O presente estudo buscou oferecer uma abordagem das sinfonias urbanas a partir de suas imagens. A análise comparativa abrangeu obras proeminentes em meio à filmografia das sinfonias de metrópole, a saber, Berlin, Sinfonia de uma Grande Cidade (1927), Berlim, Sinfonia de uma Metrópole (2002), de Walter Ruttmann e de Thomas Schadt, respectivamente; Um Homem com uma Câmera (1929), de Dziga Vertov, seu filme anterior Cine-Olho (1924) e como parte de seu circuito Moscou (1927), de Mikhail Kaufman; Douro, Faina Fluvial (1931, 1996), de Manoel de Oliveira, a primeira versão e a mais recente, uma vez que ambas mantêm o formato inicial do trabalho de enquadramento.

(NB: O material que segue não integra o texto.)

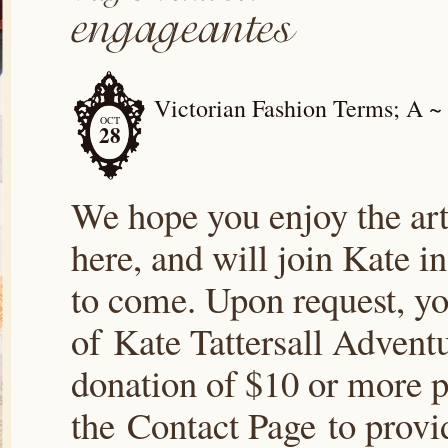
Victorian Fashion Terms; A ~
OCT
28
We hope you enjoy the arti
here, and will join Kate i
to come. Upon request, yo
of Kate Tattersall Advent
donation of $10 or more p
the Contact Page to prov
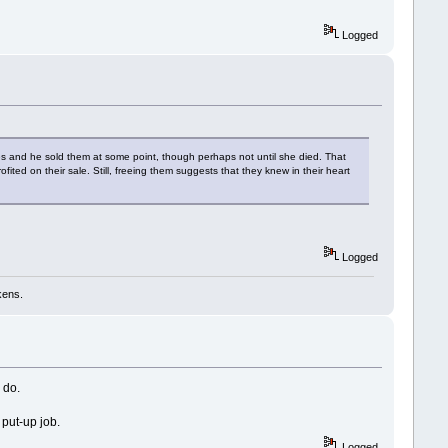
Logged
aves and he sold them at some point, though perhaps not until she died. That
ed on their sale. Still, freeing them suggests that they knew in their heart
Logged
kens.
 do.
 put-up job.
Logged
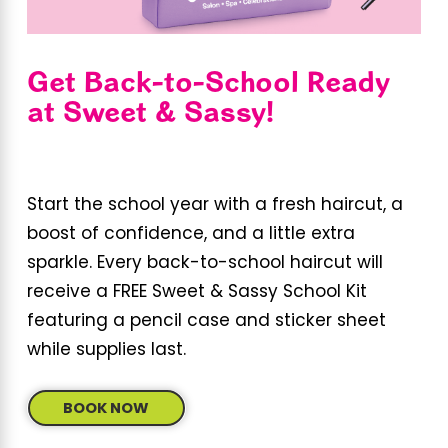
Get Back-to-School Ready
at Sweet & Sassy!
Start the school year with a fresh haircut, a
boost of confidence, and a little extra
sparkle. Every back-to-school haircut will
receive a FREE Sweet & Sassy School Kit
featuring a pencil case and sticker sheet
while supplies last.
BOOK NOW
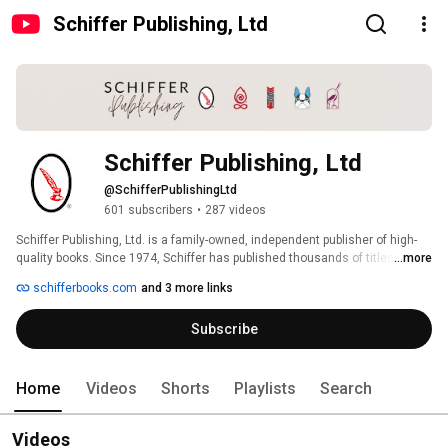
Schiffer Publishing, Ltd
Schiffer Publishing, Ltd
@SchifferPublishingLtd
601 subscribers
•
287 videos
Schiffer Publishing, Ltd. is a family-owned, independent publisher of high-
quality books. Since 1974, Schiffer has published thousands of titles on the 
...more
diverse subjects that fuel our readers' passions. From our traditional 
schifferbooks.com
and 3 more links
subjects of antiques and collectibles, arts and crafts, and military history, 
Schiffer has expanded its catalog to publish books on contemporary art 
Subscribe
and artists; architecture and design; food and entertaining; the 
metaphysical, paranormal and folklore; and pop and fringe culture, as well 
as books for children. Visit www.schifferbooks.com to explore our backlist 
of 5,000+ titles. 
Home
Videos
Shorts
Playlists
Search
Videos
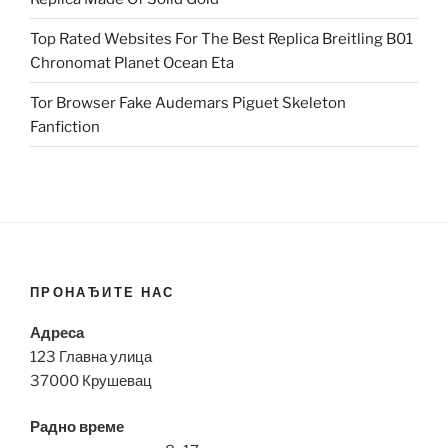
Top Rated Websites For The Best Replica Breitling B01
Chronomat Planet Ocean Eta
Tor Browser Fake Audemars Piguet Skeleton
Fanfiction
ПРОНАЂИТЕ НАС
Адреса
123 Главна улица
37000 Крушевац
Радно време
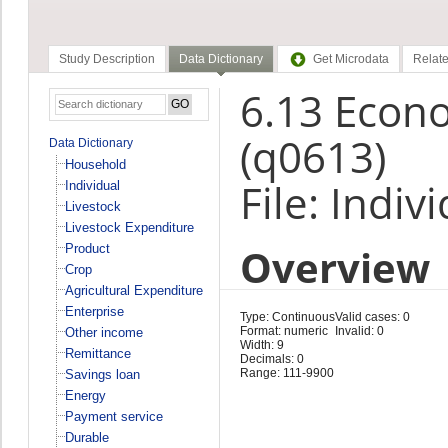
Study Description
Data Dictionary
Get Microdata
Relate
6.13 Econ
(q0613)
Data Dictionary
Household
File: Indiv
Individual
Livestock
Livestock Expenditure
Overview
Product
Crop
Agricultural Expenditure
Enterprise
Type: Continuous
Valid cases: 0
Format: numeric
Invalid: 0
Other income
Width: 9
Remittance
Decimals: 0
Range: 111-9900
Savings loan
Energy
Payment service
Durable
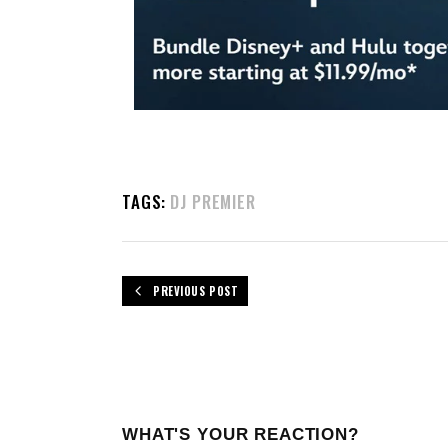
TAGS:
DJ PREMIER
PREVIOUS POST
WHAT'S YOUR REACTION?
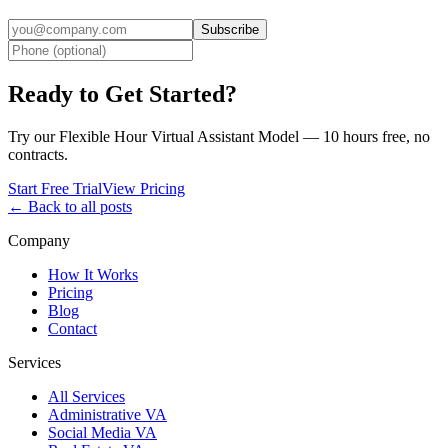
Subscribe
Ready to Get Started?
Try our Flexible Hour Virtual Assistant Model — 10 hours free, no
contracts.
Start Free Trial
View Pricing
← Back to all posts
Company
How It Works
Pricing
Blog
Contact
Services
All Services
Administrative VA
Social Media VA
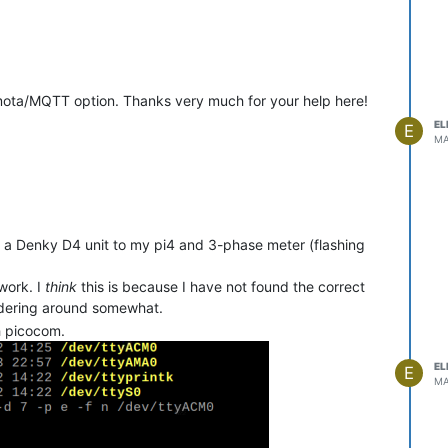
ota/MQTT option. Thanks very much for your help here!
EL
E
MA
 a Denky D4 unit to my pi4 and 3-phase meter (flashing
work. I
think
this is because I have not found the correct
undering around somewhat.
h picocom.
EL
E
MA
ent acceder la page config Teleinfo?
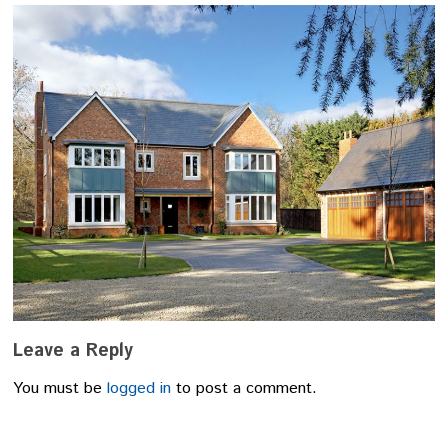
Leave a Reply
You must be
logged in
to post a comment.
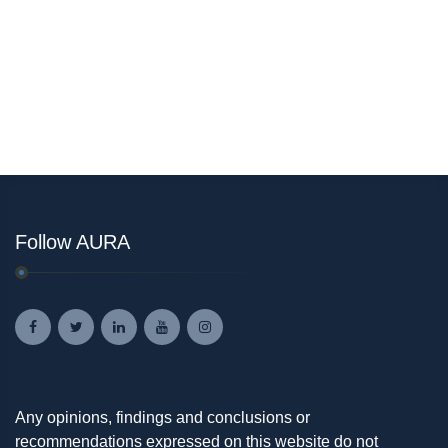
Follow AURA
Any opinions, findings and conclusions or
recommendations expressed on this website do not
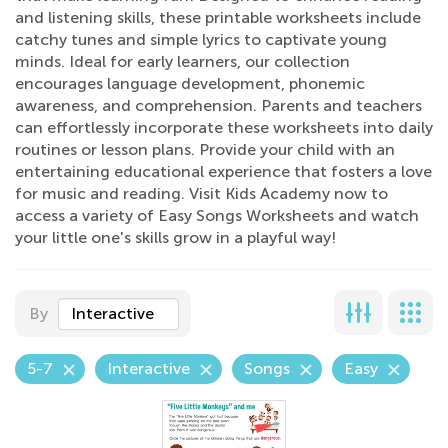
and listening skills, these printable worksheets include
catchy tunes and simple lyrics to captivate young
minds. Ideal for early learners, our collection
encourages language development, phonemic
awareness, and comprehension. Parents and teachers
can effortlessly incorporate these worksheets into daily
routines or lesson plans. Provide your child with an
entertaining educational experience that fosters a love
for music and reading. Visit Kids Academy now to
access a variety of Easy Songs Worksheets and watch
your little one's skills grow in a playful way!
By
Interactive
5-7
Interactive
Songs
Easy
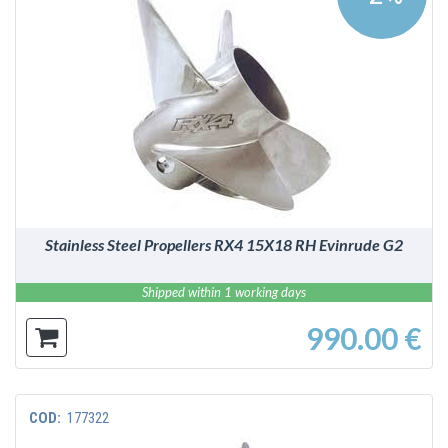
DETAILS
Stainless Steel Propellers RX4 15X18 RH Evinrude G2
Shipped within 1 working days
990.00 €
COD:
177322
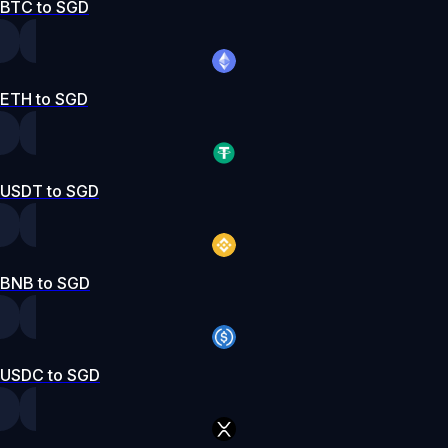
BTC to SGD
ETH to SGD
USDT to SGD
BNB to SGD
USDC to SGD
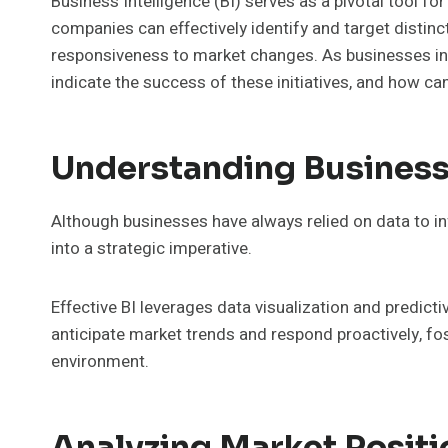
Business Intelligence (BI) serves as a pivotal tool fo
companies can effectively identify and target disti
responsiveness to market changes. As businesses inc
indicate the success of these initiatives, and how c
Understanding Business 
Although businesses have always relied on data to i
into a strategic imperative.
Effective BI leverages data visualization and predict
anticipate market trends and respond proactively, f
environment.
Analyzing Market Posit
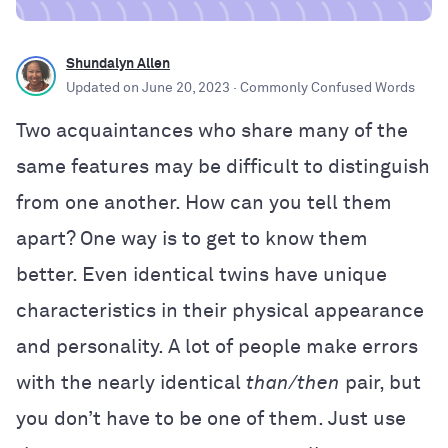
Shundalyn Allen
Updated on
June 20, 2023
· Commonly Confused Words
Two acquaintances who share many of the
same features may be difficult to distinguish
from one another. How can you tell them
apart? One way is to get to know them
better. Even identical twins have unique
characteristics in their physical appearance
and personality. A lot of people make errors
with the nearly identical
than/then
pair, but
you don’t have to be one of them. Just use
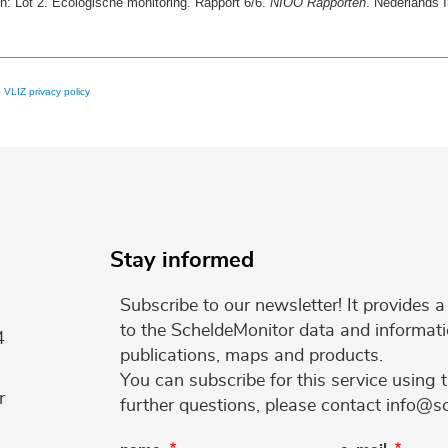
n: Lot 2. Ecologische monitoring. Rapport 6/6.
NIOO Rapporten
. Nederlands 
e
VLIZ privacy policy
Stay informed
Subscribe to our newsletter! It provides
to the ScheldeMonitor data and informati
4
publications, maps and products.
You can subscribe for this service using 
r
further questions, please contact info@s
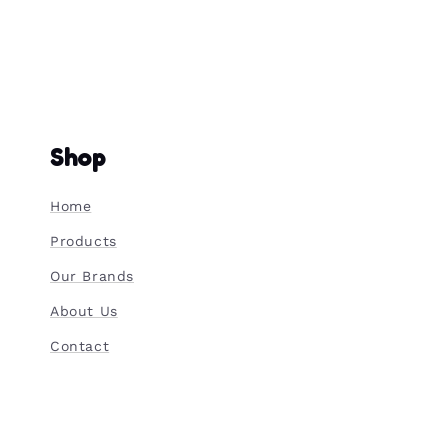
Shop
Home
Products
Our Brands
About Us
Contact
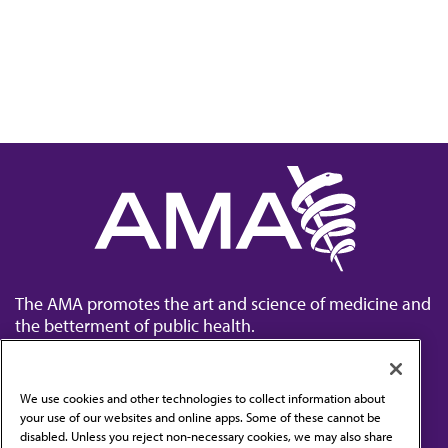
The AMA promotes the art and science of medicine and
the betterment of public health.
We use cookies and other technologies to collect information about
your use of our websites and online apps. Some of these cannot be
disabled. Unless you reject non-necessary cookies, we may also share
Contact Us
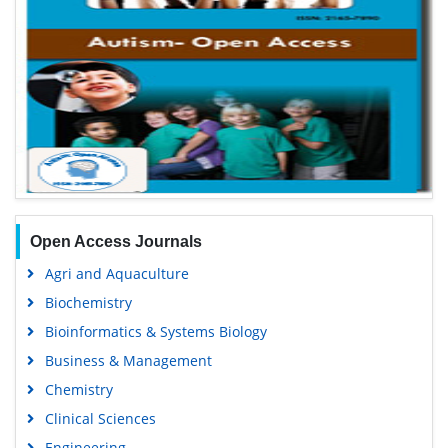
Open Access Journals
Agri and Aquaculture
Biochemistry
Bioinformatics & Systems Biology
Business & Management
Chemistry
Clinical Sciences
Engineering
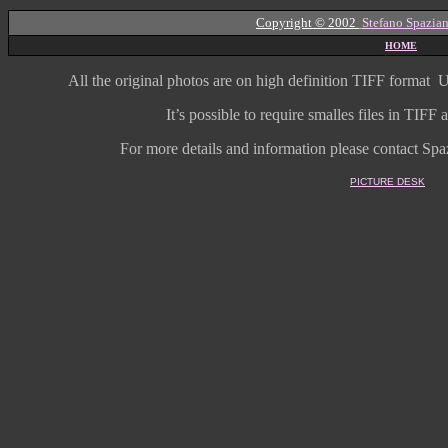
Copyright © 2002
Stefano Spazian
HOME
All the original photos are on high
definition
TIFF format
U
It’s possible to require smalles files in TIF
For more details and information
please contact Spaz
PICTURE DESK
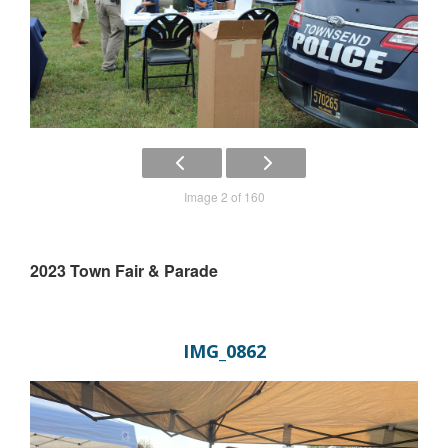
Image 2 of 160
2023 Town Fair & Parade
IMG_0862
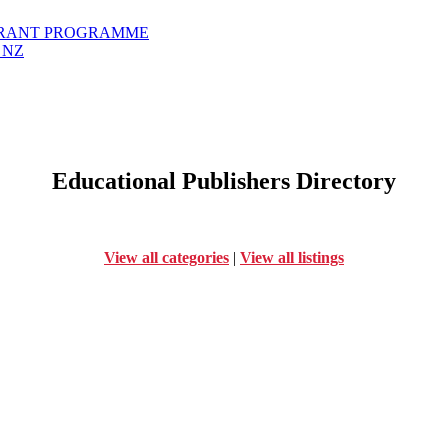
GRANT PROGRAMME
 NZ
Educational Publishers Directory
View all categories
|
View all listings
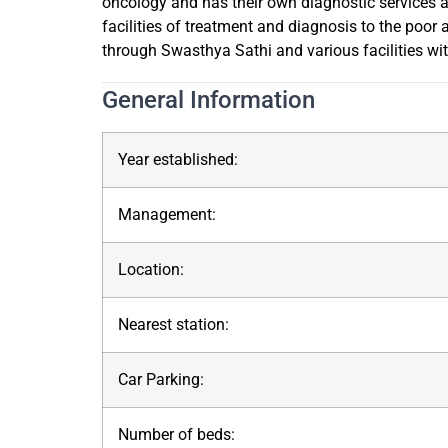
oncology and has their own diagnostic services a
facilities of treatment and diagnosis to the poo
through Swasthya Sathi and various facilities wi
General Information
Year established:
Management:
Location:
Nearest station:
Car Parking:
Number of beds:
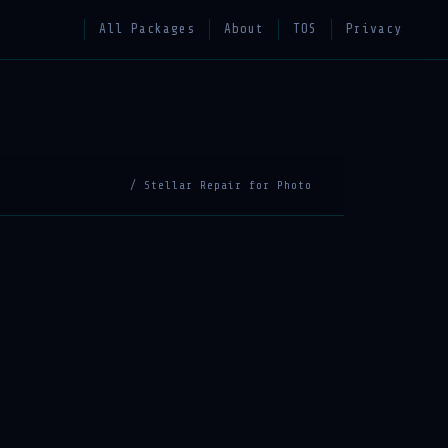
All Packages
About
TOS
Privacy
/ Stellar Repair for Photo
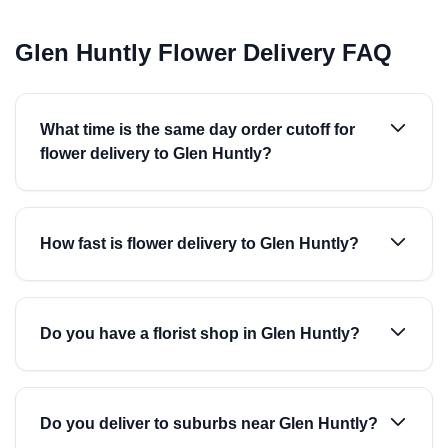
Glen Huntly Flower Delivery FAQ
What time is the same day order cutoff for
flower delivery to Glen Huntly?
How fast is flower delivery to Glen Huntly?
Do you have a florist shop in Glen Huntly?
Do you deliver to suburbs near Glen Huntly?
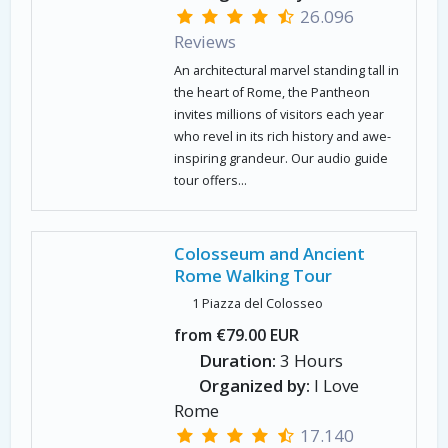
26.096
Reviews
An architectural marvel standing tall in
the heart of Rome, the Pantheon
invites millions of visitors each year
who revel in its rich history and awe-
inspiring grandeur. Our audio guide
tour offers...
Colosseum and Ancient
Rome Walking Tour
1 Piazza del Colosseo
from €79.00 EUR
Duration:
3 Hours
Organized by:
I Love
Rome
17.140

Nesse sentido, houve a preocupação de se debruçar sobre o trabalho exercido pelos diretores de fotografia tais como Karl Freund, Thomas Schadt, Mikhail Kaufman, António Mendes. Para tanto, o trabalho de análise fílmica procurou dar conta do conjunto de imagens, que une e põe em diálogo os filmes enfocados. No paralelo entre cinema e fotografia, o contexto de uma cultura visual, como um todo, e da fotografia, em particular, ambas desenvolvidas ao longo das primeiras décadas do século 20, fora estudado. Dito isso, mais uma vez se descortinou o papel determinante de László Moholy-Nagy na Alemanha e em Portugal; no caso da antiga União Soviética, Alexander Rodchenko constituindo a referência máxima enquanto fotógrafo, cabendo ao poeta Vladimir Maiakovski a função de relevo enquanto verdadeiro líder e idealizador do Construtivismo.

A fim de melhor situar a leitura analítica das imagens se recorreu aos aportes da Semiótica peirceana e da Semiologia metziana. No que diz respeito à Semiótica, as três categorias universais de todo pensamento, segundo C. S. Peirce, na gradação das três propriedades, que correspondem aos três elementos formais de toda e qualquer experiência: 1) qualidade (potencial); 2) relação (reação); 3) representação (mediação), foram retomadas. Cada um desses elementos formais correspondendo à primeiridade, à secundidade e à terceiridade auxiliaram a análise das sinfonias urbanas, o aspecto artístico e de primeiridade fazendo ressaltar a iconicidade. No âmbito da Semiologia, o noção de código fora revista, tendo como base as contribuições do semiólogo francês Christian Metz. Ao trazer à luz do conhecimento o pensamento do estudioso norte-americano Edward Dimendberg, pensamento esse envolvendo uma abordagem mais ampla, no que diz respeito à cultura visual do entre-duas-guerras, o conceito de código mereceu uma reflexão no âmbito da análise fílmica e do corpus de filmes estudados.